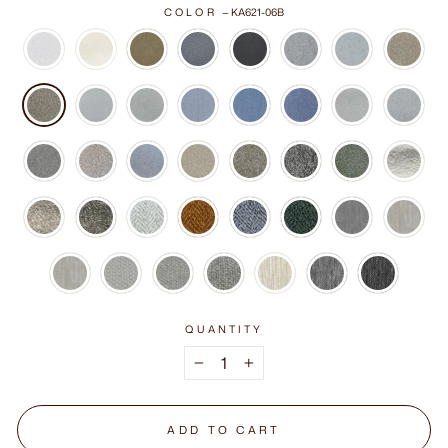
COLOR
—
KA621-06B
QUANTITY
−
+
ADD TO CART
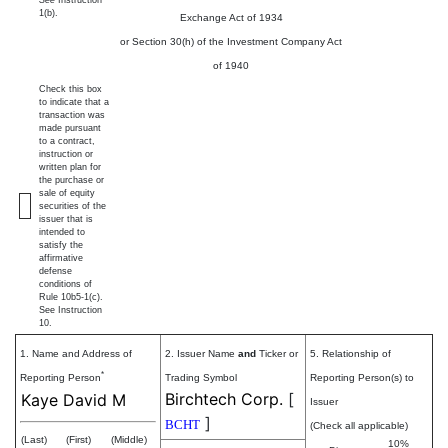
1(b).
Exchange Act of 1934
or Section 30(h) of the Investment Company Act
of 1940
Check this box
to indicate that a
transaction was
made pursuant
to a contract,
instruction or
written plan for
the purchase or
sale of equity
securities of the
issuer that is
intended to
satisfy the
affirmative
defense
conditions of
Rule 10b5-1(c).
See Instruction
10.
1. Name and Address of
2. Issuer Name
and
Ticker or
5. Relationship of
*
Reporting Person
Trading Symbol
Reporting Person(s) to
Birchtech Corp.
[
Kaye David M
Issuer
]
BCHT
(Check all applicable)
(Last)
(First)
(Middle)
10%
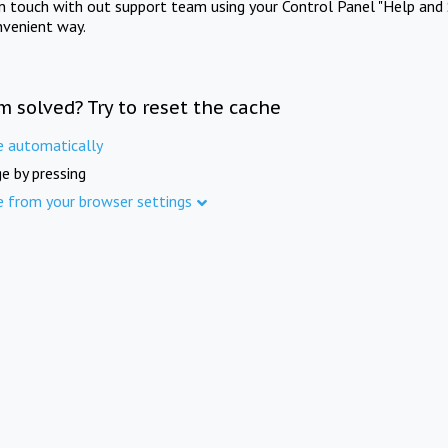
in touch with out support team using your Control Panel "Help and 
nvenient way.
m solved? Try to reset the cache
e automatically
e by pressing
e from your browser settings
=====
▶ [Description of the task]
For every line above that includes the string "Person", copy the line.

▶ [Exercise result]
Reporting Person
Reporting Person(s) to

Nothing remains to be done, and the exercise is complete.